Le stigmate comme contrainte et comme ressource
Il est indéniable que le stigmate, l’emprisonnement, l’exil, la condamnation à la dégradation nationale ont pesé sur la carrière des écrivains collaborateurs. Deux d’entre eux (Abel Bonnard qui avait été ministre de l’Education de Vichy et Abel Hermant qui avait écrit dans le journal de la Milice) sont exclus de l’Académie française Beaucoup d’entre eux ont été relégués à la marge du champ éditorial et intellectuel. Ils ne sont publiés que par des maisons d’édition d’extrême-droite, leurs ouvrages ne font guère l’objet de critique littéraire. Les écrivains cultivent une sorte d’entre-soi, de sociabilité d’extrême-droite dont ils ne parviennent pas à s’extraire. Ils cultivent une sorte de ressentiment, de haine du monde de l’après-guerre qui les a exclus. Il y a cependant des exceptions, la plus remarquable étant celle de Louis-Ferdinand Céline auquel Tristan Rouquet consacre le dernier chapitre de son ouvrage.

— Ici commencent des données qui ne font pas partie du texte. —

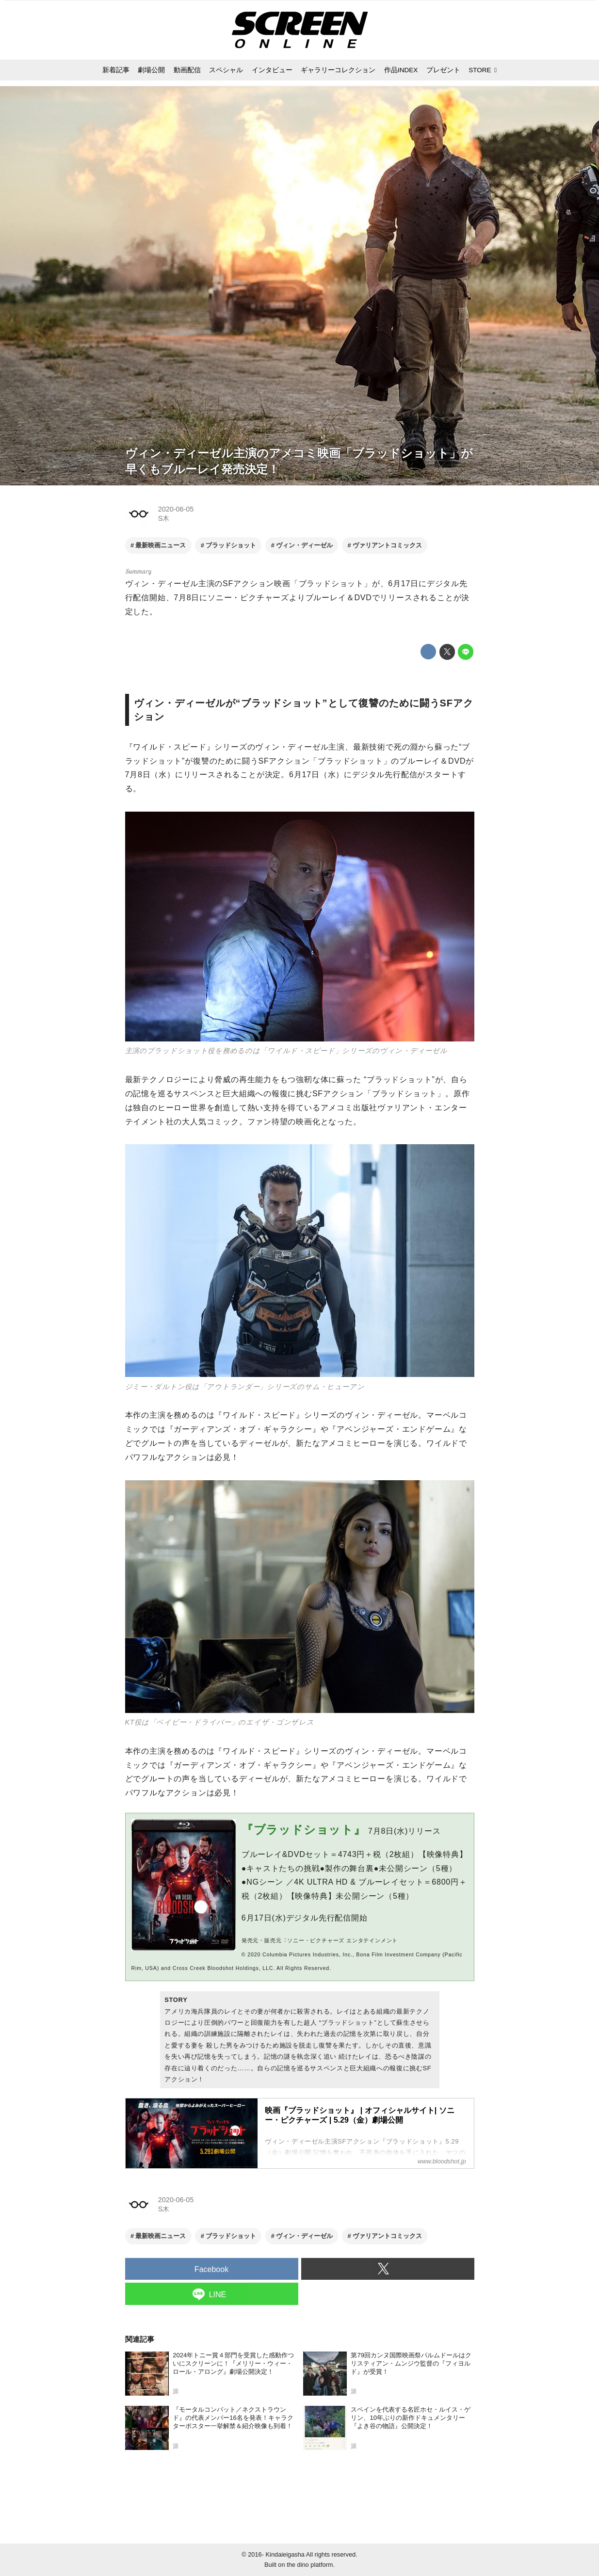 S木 (164, 518)
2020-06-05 (176, 509)
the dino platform (310, 2564)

Renverser le stigmate : l’actualisation de la domination charismatique de Céline
Aucun écrivain collaborateur n’a connu un destin éditorial comparable au sien. Auteur très reconnu avant la guerre, il publie à la fin des années 1930 des pamphlets antisémites. Pendant la guerre, il est lié à l’ambassade d Allemagne, fait l’éloge de l’antisémitisme de Hitler et pratique la délation des Résistants et des Juifs. Il a sans doute été un agent rétribué par les services allemands. A la fin de 1944, il se trouve à Sigmaringen, puis se réfugie au Danemark où il est emprisonné. Il rentre en France après le vote de la loi d’amnistie de 1951 et bénéficie de cette loi. Sur ce point l’historienne Anne Simonin montre de manière convaincante que Céline a bénéficié de l’amnistie grâce à la confection d’un faux en écriture publique (quelques lignes manuscrites auraient été rajoutées sur le jugement concernant Céline, conduisant ainsi à son amnistie). A partir de ce moment le « destin éditorial » et la stratégie personnelle de Céline face au stigmate sont doubles. D’un côté, les éditions Gallimard publient plusieurs ouvrages de Céline au nom de la séparation entre les prises de position de l’auteur et la qualité de ses oeuvres et par intérêt éditorial. De son côté, Céline n’évoque pas la collaboration (ses récits sont plutôt situés à la toute fin de la guerre) et gomme en partie son antisémitisme. D’un autre côté, Céline fait l’objet d’ouvrages ou de critiques très élogieux de la part d’auteurs d’extrême-droite, qui, eux, ne nient pas son antisémitisme, mais le minimisent. Il se présente lui-même, comme un « auteur maudit », victime de la manière pessimiste dont il présentait le monde dans Voyage au bout de la nuit. Céline revendique ainsi le stigmate pour se présenter comme un auteur maudit. Céline peut ainsi à la fois minimiser son engagement dans la Collaboration et son antisémitisme et revendiquer son caractère d’ « auteur maudit » .Bien après sa mort, les éditions en livre de poche n’évoquent plus sa collaboration.